1. Introduction: IoT technology and business strategy:
Students are expected to have factual knowledge, skills and competences of: IoT terms and basic concepts; technological trends which have led to IoT; embedded systems in terms of interface; impact of IoT on organizations/society; main application sectors; basics of hardware components (microcontrollers and microprocessors, sensors, actuators); basics of communication technologies and platforms; commonalities and differences between IoT and other technologies (e.g. Cloud computing, Big Data, Industry 4.0); IoT national and international policies. Additionally, they are expected to have factual knowledge of: features of product and services interconnected; IoT benefits and challenges; new business opportunities and competitive risks; IoT business solutions main features; IoT Solutions from user, business, operational, revenue and cost perspectives; introduction of IoT into business: i. strategy and alignment ii. Organization iii. Budgeting iv. Product development v. manufacturing vi. Distribution vii. Customer satisfaction viii. IoT solution; creation of successful IoT business for SMEs (how to implement an IoT business).
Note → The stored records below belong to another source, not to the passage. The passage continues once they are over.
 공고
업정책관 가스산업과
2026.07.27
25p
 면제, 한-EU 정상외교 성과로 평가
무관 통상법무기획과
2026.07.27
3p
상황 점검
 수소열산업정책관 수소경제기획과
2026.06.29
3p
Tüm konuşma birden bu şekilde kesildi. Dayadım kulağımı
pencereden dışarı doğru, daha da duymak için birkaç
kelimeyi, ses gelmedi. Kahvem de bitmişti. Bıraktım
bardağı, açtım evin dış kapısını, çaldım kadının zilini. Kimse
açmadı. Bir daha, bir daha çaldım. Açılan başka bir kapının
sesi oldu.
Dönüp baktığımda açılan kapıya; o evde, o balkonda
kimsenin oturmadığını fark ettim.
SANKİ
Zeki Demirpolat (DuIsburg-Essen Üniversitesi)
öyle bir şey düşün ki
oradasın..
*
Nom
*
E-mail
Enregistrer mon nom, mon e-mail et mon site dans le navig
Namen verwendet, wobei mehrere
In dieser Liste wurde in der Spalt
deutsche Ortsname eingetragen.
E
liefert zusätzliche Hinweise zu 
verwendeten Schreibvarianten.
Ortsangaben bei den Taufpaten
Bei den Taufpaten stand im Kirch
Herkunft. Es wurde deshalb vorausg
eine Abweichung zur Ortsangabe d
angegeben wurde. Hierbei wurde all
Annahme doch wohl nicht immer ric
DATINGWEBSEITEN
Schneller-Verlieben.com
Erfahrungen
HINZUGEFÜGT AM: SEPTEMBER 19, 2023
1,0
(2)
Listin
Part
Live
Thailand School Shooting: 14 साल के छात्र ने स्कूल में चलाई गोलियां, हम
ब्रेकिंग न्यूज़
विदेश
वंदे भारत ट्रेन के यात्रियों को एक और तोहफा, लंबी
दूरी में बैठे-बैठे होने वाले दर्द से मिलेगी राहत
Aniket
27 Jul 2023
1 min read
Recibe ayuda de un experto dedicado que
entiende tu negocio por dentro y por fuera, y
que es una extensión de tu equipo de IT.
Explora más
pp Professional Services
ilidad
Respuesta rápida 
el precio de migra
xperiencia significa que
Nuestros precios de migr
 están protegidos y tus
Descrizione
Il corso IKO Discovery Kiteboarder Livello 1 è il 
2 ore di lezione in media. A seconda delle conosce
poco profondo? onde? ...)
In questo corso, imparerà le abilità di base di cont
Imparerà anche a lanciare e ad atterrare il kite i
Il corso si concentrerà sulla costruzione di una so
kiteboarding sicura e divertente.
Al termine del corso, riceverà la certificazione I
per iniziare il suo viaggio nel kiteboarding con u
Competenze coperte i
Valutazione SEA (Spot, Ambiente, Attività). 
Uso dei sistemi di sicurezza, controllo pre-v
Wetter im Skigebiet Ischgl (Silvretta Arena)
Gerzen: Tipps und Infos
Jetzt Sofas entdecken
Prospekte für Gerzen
2. Device architecture and sensors for microprocessors
Student is expected to demonstrate specialized knowledge, skills and competences on: basic concepts of device architecture; basics of sensors and actuators issues; analog sensors: voltage vs current; digital sensors: on/off, parallel, serial, asynchronous vs synchronous; Pulse Width Modulation; buses (Binary Unit Systems): I2C, SPI; connection technology.
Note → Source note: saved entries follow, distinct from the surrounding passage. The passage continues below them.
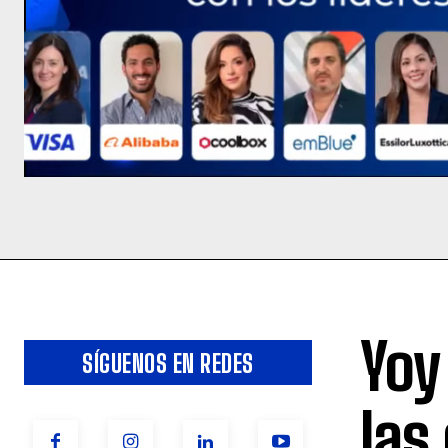
Yoy
SÍGUENOS EN REDES
las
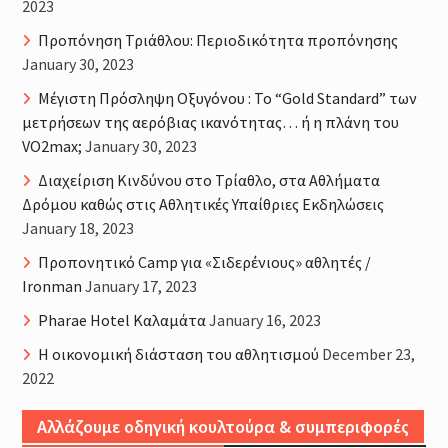
2023
Προπόνηση Τριάθλου: Περιοδικότητα προπόνησης
January 30, 2023
Μέγιστη Πρόσληψη Οξυγόνου : Το “Gold Standard” των
μετρήσεων της αερόβιας ικανότητας… ή η πλάνη του
VO2max;
January 30, 2023
Διαχείριση Κινδύνου στο Τρίαθλο, στα Αθλήματα
Δρόμου καθώς στις Αθλητικές Υπαίθριες Εκδηλώσεις
January 18, 2023
Προπονητικό Camp για «Σιδερένιους» αθλητές /
Ironman
January 17, 2023
Pharae Hotel Καλαμάτα
January 16, 2023
Η οικονομική διάσταση του αθλητισμού
December 23,
2022
Αλλάζουμε οδηγική κουλτούρα & συμπεριφορές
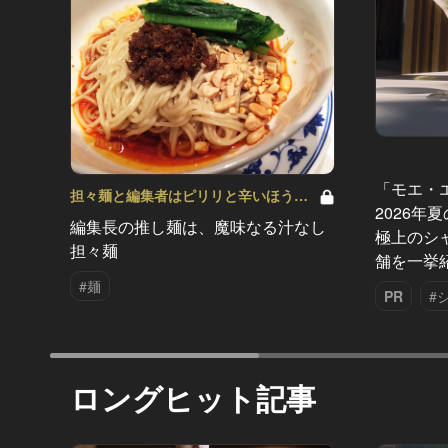
「モエ・
担々麺と編集者はピリリと辛いほうが
2026年
いい！ Vol.1
編集長の推し麺は、魔味なる汁なし
極上のシ
担々麺
舗を一挙
#麺
PR
#
ロングヒット記事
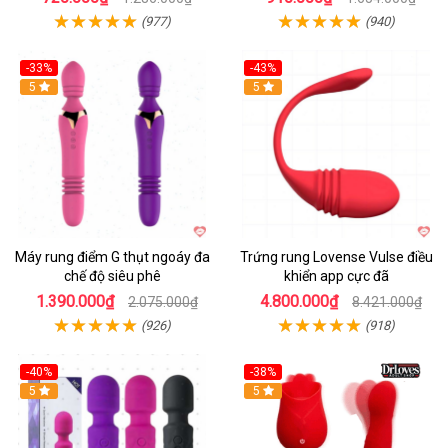
(977)
(940)
-33%
-43%
Hot
5
Hot
5
Máy rung điểm G thụt ngoáy đa
Trứng rung Lovense Vulse điều
chế độ siêu phê
khiển app cực đã
1.390.000₫
4.800.000₫
2.075.000₫
8.421.000₫
(926)
(918)
-40%
-38%
5
Hot
5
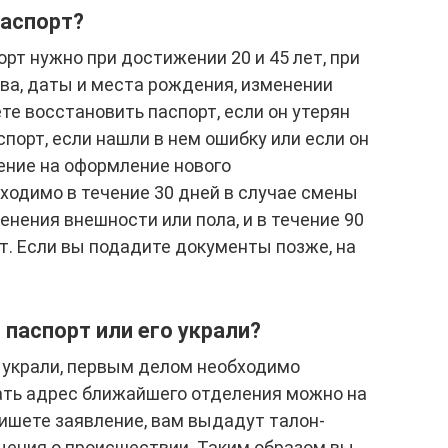
паспорт?
т нужно при достижении 20 и 45 лет, при
ва, даты и места рождения, изменении
те восстановить паспорт, если он утерян
спорт, если нашли в нем ошибку или если он
ение на оформление нового
ходимо в течение 30 дней в случае смены
енения внешности или пола, и в течение 90
ет. Если вы подадите документы позже, на
л паспорт или его украли?
о украли, первым делом необходимо
нать адрес ближайшего отделения можно на
пишете заявление, вам выдадут талон-
щения о происшествии. Таким образом вы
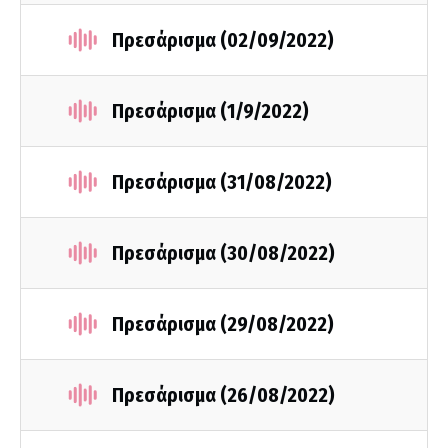
Πρεσάρισμα (02/09/2022)
Πρεσάρισμα (1/9/2022)
Πρεσάρισμα (31/08/2022)
Πρεσάρισμα (30/08/2022)
Πρεσάρισμα (29/08/2022)
Πρεσάρισμα (26/08/2022)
3. Networking and Security
Students are expected to have factual knowledge, skills and competences of: networking protocols for IoT environments; communication protocols for IoT environments; IoT security basics; Hardware and Software vulnerabilities; Security risks regarding the implementation of networking and communication protocols.
4. IoT data analysis:
Students are expected to demonstrate specialized knowledge, skills and competences on: cloud storage and cloud analytics basics; data management tools: big data for IoT, Big Data Analytics techniques, basics of Hadoop Data Management, basics of “R” for statistical purposes; introduction to machine learning; machine learning classification techniques; Bayesian prediction; Image and video analytic for IoT; Options for the implementation of machine learning for IoT; Biometric ID integration with IoT; Real time analytic/stream analytic; Scalability issues for IoT and machine learning; Visualization analytic; Structured and unstructured predictive analytics; Recommendation engines; Pattern direction; Frameworks for distributed data analysis.
5. IoT platforms:
At the end of this unit the student is expected to demonstrate comprehensive knowledge, skills and competences on: connecting Iot devices to local or global network; Low and High level Protocols dedicated to IoT devices; IoT platforms: ThinkSpeak, ThinkWorx, Ubidots, etc.